As our time on Vanua Balavu was drawing to an end, we were discussing the various transport options we had available for returning to the mainland. There wasn’t a boat planned to come when we wanted to leave and the flights Fiji Airways runs weekly from the island were quite expensive.
Fortunately, Manoa is in contact with the manager of Mago island which has its own private plane and runs flights weekly. Manoa has sometimes gotten this plane when he needed to return to Suva for teaching workshops and no boats were scheduled. So, we were lucky enough to be able to bag a free flight from Mago.
The island is actually a private island owned by Mel Gibson, and we would be staying there the night before the flight – we couldn’t quite believe it!

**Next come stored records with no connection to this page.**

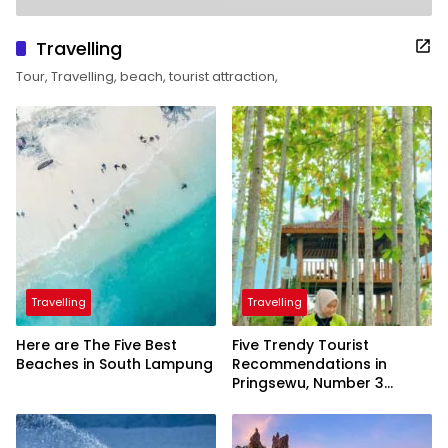
Travelling
Tour, Travelling, beach, tourist attraction,
Travelling
Travelling
Here are The Five Best
Five Trendy Tourist
Beaches in South Lampung
Recommendations in
Pringsewu, Number 3
Inaugurated by the
President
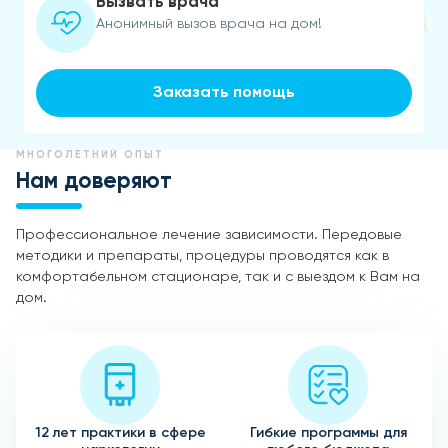
Вызвать врача
Анонимный вызов врача на дом!
Заказать помощь
МНОГОЛЕТНИЙ ОПЫТ
Нам доверяют
Профессиональное лечение зависимости. Передовые
методики и препараты, процедуры проводятся как в
комфортабельном стационаре, так и с выездом к Вам на
дом.
12 лет практики в сфере
Гибкие программы для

So, after having said goodbye, we got a small fibreglass boat to take us across from Vanua Balavu to Mago, which took about two hours. The island is quite big, one of the largest private islands in the world. It is very mountainous with lots of dense forest which we could see as our boat approached.
The whole experience was a bit surreal. We were put up in the guest house where Mel’s family usually stay. We were fed and looked after by some of the staff on the island. About 60 people live on the island in a small village, all work as staff on the up-keep. There is a primary school for their children. In the centre of the island much of the dense forest has been hacked down, and many cows, horses, goats and sheep graze the land, keeping the grass short and neat.

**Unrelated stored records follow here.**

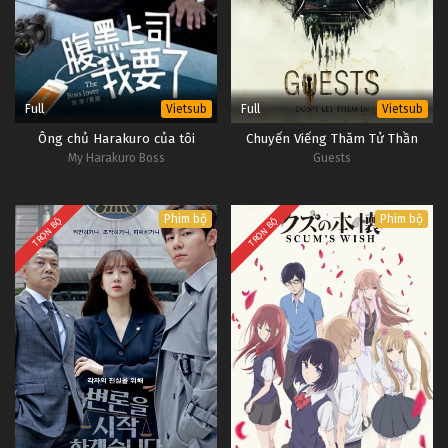
Full
Full
Vietsub
Vietsub
Ông chủ Harakuro của tôi
Chuyến Viếng Thăm Tử Thần
My Harakuro Boss
Guests
Phim bộ
Phim bộ
TRỌN BỘ
TRỌN BỘ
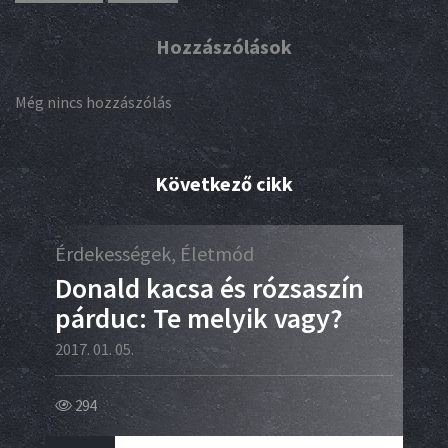
Hozzászólások
Még nincs hozzászólás
Következő cikk
Érdekességek, Életmód
Kar
Donald kacsa és rózsaszín
Fu
párduc: Te melyik vagy?
sz
2017. 01. 05.
2017.
294
14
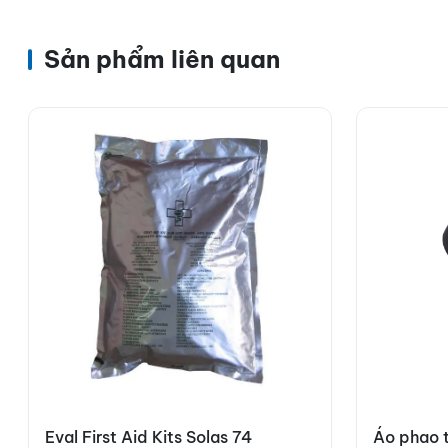
Sản phẩm liên quan
Eval First Aid Kits Solas 74
Áo phao t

It looked beautiful. We were shown where Mel stays when he comes, about once every three years. It was actually very modest, an old colonial building which had been there when he purchased the island. It had a patio and a pool with a view to die for.
We were driven round the island and shown all its best spots. Down near the coast there is a large circular bay which has one small opening to the sea, but looks like a lake. There is a small boat and, tucked away on the shore, there is a small house which we were informed can be pushed onto the water and used as a floating home. We could see small sea fish from the water’s edge and even spotted a small shark swimming by. We were then driven up to the island’s highest point to watch the sunset.
The best part was the serenity and peacefulness. No noise, no cars, just nature and calmness.
The next morning we boarded the small twelve person plane and flew out to the mainland, where we landed about two hours later. The views across the islands, sea and mountains of the mainland were spectacular. We feel very fortunate to have had this experience, even if it did feel a bit strange!